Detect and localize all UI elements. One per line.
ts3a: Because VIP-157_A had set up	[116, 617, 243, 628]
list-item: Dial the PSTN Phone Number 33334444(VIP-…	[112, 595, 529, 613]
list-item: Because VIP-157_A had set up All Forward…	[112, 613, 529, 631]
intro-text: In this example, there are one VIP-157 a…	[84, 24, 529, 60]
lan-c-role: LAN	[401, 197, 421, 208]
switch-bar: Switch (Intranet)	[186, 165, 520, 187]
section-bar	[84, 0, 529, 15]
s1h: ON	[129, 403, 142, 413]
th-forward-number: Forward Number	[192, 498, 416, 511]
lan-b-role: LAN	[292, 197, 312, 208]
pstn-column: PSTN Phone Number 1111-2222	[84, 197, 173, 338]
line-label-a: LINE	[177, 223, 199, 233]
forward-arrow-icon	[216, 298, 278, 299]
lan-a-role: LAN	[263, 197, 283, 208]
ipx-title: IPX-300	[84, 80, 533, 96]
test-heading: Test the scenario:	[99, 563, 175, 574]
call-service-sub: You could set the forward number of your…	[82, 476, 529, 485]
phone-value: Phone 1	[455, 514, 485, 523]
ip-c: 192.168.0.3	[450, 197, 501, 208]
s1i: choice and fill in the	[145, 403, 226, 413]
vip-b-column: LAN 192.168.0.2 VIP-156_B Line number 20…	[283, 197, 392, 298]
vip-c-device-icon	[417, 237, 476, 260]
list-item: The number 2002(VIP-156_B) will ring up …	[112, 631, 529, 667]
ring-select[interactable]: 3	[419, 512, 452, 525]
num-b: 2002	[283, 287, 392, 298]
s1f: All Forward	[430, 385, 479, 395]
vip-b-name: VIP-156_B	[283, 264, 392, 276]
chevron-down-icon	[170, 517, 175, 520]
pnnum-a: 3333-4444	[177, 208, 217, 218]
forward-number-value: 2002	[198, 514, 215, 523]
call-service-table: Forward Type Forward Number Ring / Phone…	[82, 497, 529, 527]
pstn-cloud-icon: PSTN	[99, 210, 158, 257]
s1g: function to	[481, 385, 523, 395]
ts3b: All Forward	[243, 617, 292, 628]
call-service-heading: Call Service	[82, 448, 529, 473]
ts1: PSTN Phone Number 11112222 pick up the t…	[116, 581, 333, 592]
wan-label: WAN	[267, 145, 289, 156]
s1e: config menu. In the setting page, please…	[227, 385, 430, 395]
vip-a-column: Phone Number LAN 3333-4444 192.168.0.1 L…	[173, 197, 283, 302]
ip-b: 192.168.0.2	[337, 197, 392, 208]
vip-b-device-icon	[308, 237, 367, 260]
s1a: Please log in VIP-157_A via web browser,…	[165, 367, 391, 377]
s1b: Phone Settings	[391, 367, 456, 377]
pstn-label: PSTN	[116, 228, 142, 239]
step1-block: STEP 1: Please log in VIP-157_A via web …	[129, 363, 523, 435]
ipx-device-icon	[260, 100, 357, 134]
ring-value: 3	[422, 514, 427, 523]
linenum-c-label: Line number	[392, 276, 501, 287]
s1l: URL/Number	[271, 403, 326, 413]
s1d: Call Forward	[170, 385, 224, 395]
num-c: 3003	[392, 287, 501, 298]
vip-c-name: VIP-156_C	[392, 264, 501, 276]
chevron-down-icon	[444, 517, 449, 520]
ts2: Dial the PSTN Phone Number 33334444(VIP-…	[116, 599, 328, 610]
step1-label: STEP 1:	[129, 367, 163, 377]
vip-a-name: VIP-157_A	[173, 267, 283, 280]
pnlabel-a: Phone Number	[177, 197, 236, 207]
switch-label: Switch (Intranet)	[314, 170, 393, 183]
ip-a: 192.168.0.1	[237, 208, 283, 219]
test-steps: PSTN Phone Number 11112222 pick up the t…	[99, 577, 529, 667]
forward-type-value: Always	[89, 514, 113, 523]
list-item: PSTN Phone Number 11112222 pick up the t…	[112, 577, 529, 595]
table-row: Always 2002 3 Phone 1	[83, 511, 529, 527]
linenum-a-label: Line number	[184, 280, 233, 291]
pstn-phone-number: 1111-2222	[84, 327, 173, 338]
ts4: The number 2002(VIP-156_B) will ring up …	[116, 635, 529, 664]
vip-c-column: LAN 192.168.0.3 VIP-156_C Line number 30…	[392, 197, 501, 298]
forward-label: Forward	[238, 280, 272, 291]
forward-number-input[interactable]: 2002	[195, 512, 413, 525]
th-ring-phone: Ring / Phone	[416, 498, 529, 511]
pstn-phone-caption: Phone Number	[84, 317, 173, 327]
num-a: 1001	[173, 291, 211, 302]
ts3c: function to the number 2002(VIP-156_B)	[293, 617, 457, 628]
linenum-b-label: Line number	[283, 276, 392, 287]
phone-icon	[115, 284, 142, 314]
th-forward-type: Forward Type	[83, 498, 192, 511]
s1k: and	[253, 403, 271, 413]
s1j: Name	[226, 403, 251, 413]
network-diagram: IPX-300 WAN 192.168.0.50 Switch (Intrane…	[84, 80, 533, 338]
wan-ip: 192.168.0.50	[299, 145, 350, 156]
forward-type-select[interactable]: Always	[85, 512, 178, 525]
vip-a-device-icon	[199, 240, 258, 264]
-----
> **Problem to work on**
Retype the material above in full, keeping every word as it stands.

> **Result of the exercise**
Detect and localize all UI elements. One per line.
ts3a: Because VIP-157_A had set up	[116, 617, 243, 628]
list-item: Dial the PSTN Phone Number 33334444(VIP-…	[112, 595, 529, 613]
list-item: Because VIP-157_A had set up All Forward…	[112, 613, 529, 631]
intro-text: In this example, there are one VIP-157 a…	[84, 24, 529, 60]
lan-c-role: LAN	[401, 197, 421, 208]
switch-bar: Switch (Intranet)	[186, 165, 520, 187]
section-bar	[84, 0, 529, 15]
s1h: ON	[129, 403, 142, 413]
th-forward-number: Forward Number	[192, 498, 416, 511]
lan-b-role: LAN	[292, 197, 312, 208]
pstn-column: PSTN Phone Number 1111-2222	[84, 197, 173, 338]
line-label-a: LINE	[177, 223, 199, 233]
forward-arrow-icon	[216, 298, 278, 299]
lan-a-role: LAN	[263, 197, 283, 208]
ipx-title: IPX-300	[84, 80, 533, 96]
test-heading: Test the scenario:	[99, 563, 175, 574]
call-service-sub: You could set the forward number of your…	[82, 476, 529, 485]
phone-value: Phone 1	[455, 514, 485, 523]
ip-c: 192.168.0.3	[450, 197, 501, 208]
s1i: choice and fill in the	[145, 403, 226, 413]
vip-b-column: LAN 192.168.0.2 VIP-156_B Line number 20…	[283, 197, 392, 298]
vip-c-device-icon	[417, 237, 476, 260]
list-item: The number 2002(VIP-156_B) will ring up …	[112, 631, 529, 667]
ring-select[interactable]: 3	[419, 512, 452, 525]
num-b: 2002	[283, 287, 392, 298]
s1f: All Forward	[430, 385, 479, 395]
vip-b-name: VIP-156_B	[283, 264, 392, 276]
chevron-down-icon	[170, 517, 175, 520]
pnnum-a: 3333-4444	[177, 208, 217, 218]
forward-number-value: 2002	[198, 514, 215, 523]
call-service-table: Forward Type Forward Number Ring / Phone…	[82, 497, 529, 527]
pstn-cloud-icon: PSTN	[99, 210, 158, 257]
s1g: function to	[481, 385, 523, 395]
ts3b: All Forward	[243, 617, 292, 628]
call-service-heading: Call Service	[82, 448, 529, 473]
ts1: PSTN Phone Number 11112222 pick up the t…	[116, 581, 333, 592]
wan-label: WAN	[267, 145, 289, 156]
s1e: config menu. In the setting page, please…	[227, 385, 430, 395]
vip-a-column: Phone Number LAN 3333-4444 192.168.0.1 L…	[173, 197, 283, 302]
ip-b: 192.168.0.2	[337, 197, 392, 208]
vip-b-device-icon	[308, 237, 367, 260]
s1a: Please log in VIP-157_A via web browser,…	[165, 367, 391, 377]
s1b: Phone Settings	[391, 367, 456, 377]
pstn-label: PSTN	[116, 228, 142, 239]
step1-block: STEP 1: Please log in VIP-157_A via web …	[129, 363, 523, 435]
ipx-device-icon	[260, 100, 357, 134]
ring-value: 3	[422, 514, 427, 523]
linenum-c-label: Line number	[392, 276, 501, 287]
s1l: URL/Number	[271, 403, 326, 413]
s1d: Call Forward	[170, 385, 224, 395]
num-c: 3003	[392, 287, 501, 298]
vip-c-name: VIP-156_C	[392, 264, 501, 276]
chevron-down-icon	[444, 517, 449, 520]
ts2: Dial the PSTN Phone Number 33334444(VIP-…	[116, 599, 328, 610]
step1-label: STEP 1:	[129, 367, 163, 377]
vip-a-name: VIP-157_A	[173, 267, 283, 280]
pnlabel-a: Phone Number	[177, 197, 236, 207]
switch-label: Switch (Intranet)	[314, 170, 393, 183]
ip-a: 192.168.0.1	[237, 208, 283, 219]
test-steps: PSTN Phone Number 11112222 pick up the t…	[99, 577, 529, 667]
forward-type-value: Always	[89, 514, 113, 523]
list-item: PSTN Phone Number 11112222 pick up the t…	[112, 577, 529, 595]
table-row: Always 2002 3 Phone 1	[83, 511, 529, 527]
linenum-a-label: Line number	[184, 280, 233, 291]
pstn-phone-number: 1111-2222	[84, 327, 173, 338]
ts4: The number 2002(VIP-156_B) will ring up …	[116, 635, 529, 664]
vip-c-column: LAN 192.168.0.3 VIP-156_C Line number 30…	[392, 197, 501, 298]
forward-label: Forward	[238, 280, 272, 291]
forward-number-input[interactable]: 2002	[195, 512, 413, 525]
th-ring-phone: Ring / Phone	[416, 498, 529, 511]
pstn-phone-caption: Phone Number	[84, 317, 173, 327]
num-a: 1001	[173, 291, 211, 302]
ts3c: function to the number 2002(VIP-156_B)	[293, 617, 457, 628]
linenum-b-label: Line number	[283, 276, 392, 287]
phone-icon	[115, 284, 142, 314]
th-forward-type: Forward Type	[83, 498, 192, 511]
s1k: and	[253, 403, 271, 413]
s1j: Name	[226, 403, 251, 413]
network-diagram: IPX-300 WAN 192.168.0.50 Switch (Intrane…	[84, 80, 533, 338]
wan-ip: 192.168.0.50	[299, 145, 350, 156]
forward-type-select[interactable]: Always	[85, 512, 178, 525]
vip-a-device-icon	[199, 240, 258, 264]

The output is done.